Dataset:
== Segment start ==
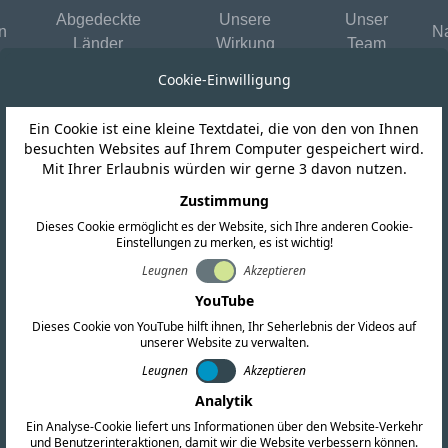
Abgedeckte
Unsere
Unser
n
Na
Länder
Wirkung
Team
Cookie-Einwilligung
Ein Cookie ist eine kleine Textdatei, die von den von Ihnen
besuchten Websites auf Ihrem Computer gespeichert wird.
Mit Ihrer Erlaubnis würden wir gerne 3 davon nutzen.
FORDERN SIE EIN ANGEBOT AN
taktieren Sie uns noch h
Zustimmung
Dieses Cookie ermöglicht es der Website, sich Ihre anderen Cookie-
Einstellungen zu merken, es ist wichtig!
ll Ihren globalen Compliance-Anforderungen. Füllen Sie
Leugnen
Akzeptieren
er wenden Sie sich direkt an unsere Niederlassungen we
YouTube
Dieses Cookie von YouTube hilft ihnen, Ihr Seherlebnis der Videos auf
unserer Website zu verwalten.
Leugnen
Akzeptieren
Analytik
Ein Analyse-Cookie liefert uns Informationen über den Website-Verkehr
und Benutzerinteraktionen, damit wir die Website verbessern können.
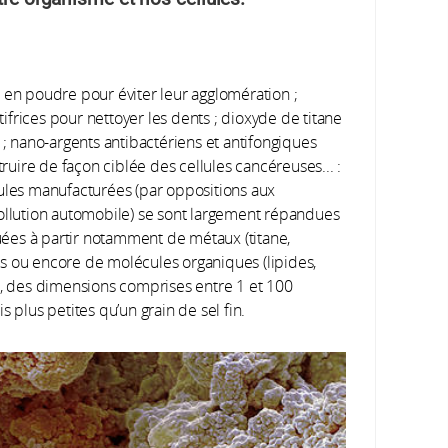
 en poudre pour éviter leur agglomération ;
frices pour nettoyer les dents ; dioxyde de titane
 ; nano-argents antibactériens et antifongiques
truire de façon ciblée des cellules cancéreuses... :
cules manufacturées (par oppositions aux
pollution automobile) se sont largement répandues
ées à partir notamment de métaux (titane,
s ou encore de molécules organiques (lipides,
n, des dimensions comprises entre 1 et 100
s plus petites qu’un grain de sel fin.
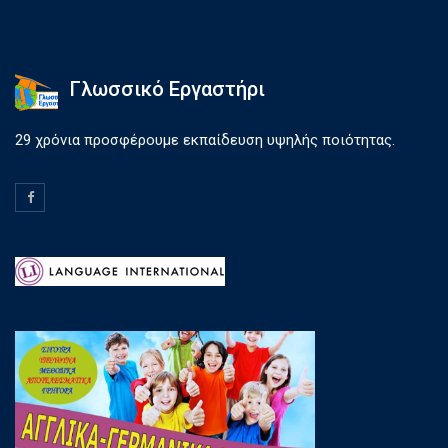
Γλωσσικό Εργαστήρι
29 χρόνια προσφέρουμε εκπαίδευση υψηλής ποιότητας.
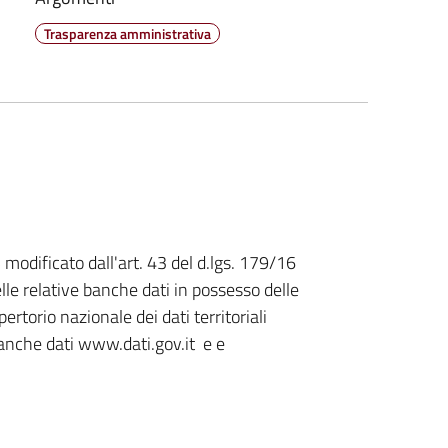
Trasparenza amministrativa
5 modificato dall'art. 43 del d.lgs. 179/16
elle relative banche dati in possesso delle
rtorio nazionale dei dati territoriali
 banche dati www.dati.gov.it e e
== Segment end ==
== Segment start ==
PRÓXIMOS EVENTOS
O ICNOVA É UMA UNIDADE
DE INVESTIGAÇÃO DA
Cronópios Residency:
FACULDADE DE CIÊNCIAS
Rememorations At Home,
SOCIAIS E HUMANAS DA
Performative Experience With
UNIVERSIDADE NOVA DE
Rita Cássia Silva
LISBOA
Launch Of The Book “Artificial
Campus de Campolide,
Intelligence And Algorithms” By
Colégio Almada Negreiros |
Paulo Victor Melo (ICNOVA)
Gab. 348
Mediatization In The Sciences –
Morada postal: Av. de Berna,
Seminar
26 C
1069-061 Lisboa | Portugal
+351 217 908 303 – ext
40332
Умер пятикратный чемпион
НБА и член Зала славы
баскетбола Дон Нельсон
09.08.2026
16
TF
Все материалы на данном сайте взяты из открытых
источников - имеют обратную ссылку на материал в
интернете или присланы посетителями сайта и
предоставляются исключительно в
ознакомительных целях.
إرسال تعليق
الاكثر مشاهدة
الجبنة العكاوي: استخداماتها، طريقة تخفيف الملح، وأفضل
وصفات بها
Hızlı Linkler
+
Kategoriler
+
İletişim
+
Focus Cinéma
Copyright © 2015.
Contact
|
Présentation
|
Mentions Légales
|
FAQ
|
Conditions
== Segment end ==
== Segment start ==
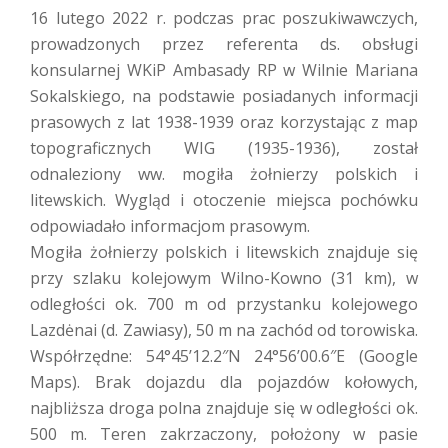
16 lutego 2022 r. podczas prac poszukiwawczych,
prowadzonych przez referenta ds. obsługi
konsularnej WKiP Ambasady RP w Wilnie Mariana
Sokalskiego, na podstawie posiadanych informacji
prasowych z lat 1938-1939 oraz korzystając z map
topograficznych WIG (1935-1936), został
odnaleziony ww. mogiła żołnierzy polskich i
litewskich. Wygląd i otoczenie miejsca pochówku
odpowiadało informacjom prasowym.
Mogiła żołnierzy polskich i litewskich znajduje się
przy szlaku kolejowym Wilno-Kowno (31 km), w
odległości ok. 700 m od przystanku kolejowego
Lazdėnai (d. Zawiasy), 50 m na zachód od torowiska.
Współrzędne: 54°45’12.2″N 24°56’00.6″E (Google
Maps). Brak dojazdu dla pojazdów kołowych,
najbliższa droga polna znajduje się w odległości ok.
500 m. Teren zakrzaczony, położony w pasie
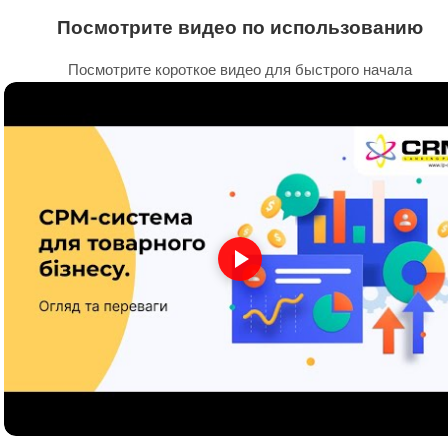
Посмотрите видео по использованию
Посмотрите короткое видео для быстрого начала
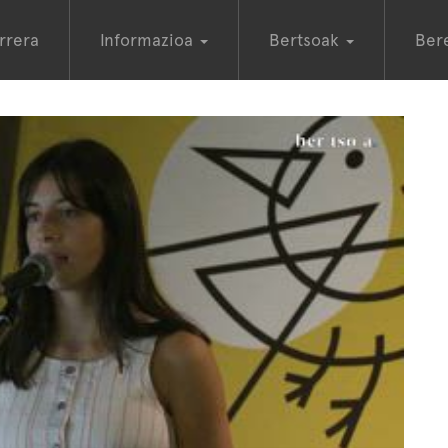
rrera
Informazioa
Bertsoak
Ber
== Segment end ==
Exercise description:
Of all the entries above, output exactly the lines between the one holding "odnaleziony ww. mogiła żołnierzy polskich i" and the one holding "odległości ok. 700 m od przystanku kolejowego", inclusive.

Task solution:
odnaleziony ww. mogiła żołnierzy polskich i
litewskich. Wygląd i otoczenie miejsca pochówku
odpowiadało informacjom prasowym.
Mogiła żołnierzy polskich i litewskich znajduje się
przy szlaku kolejowym Wilno-Kowno (31 km), w
odległości ok. 700 m od przystanku kolejowego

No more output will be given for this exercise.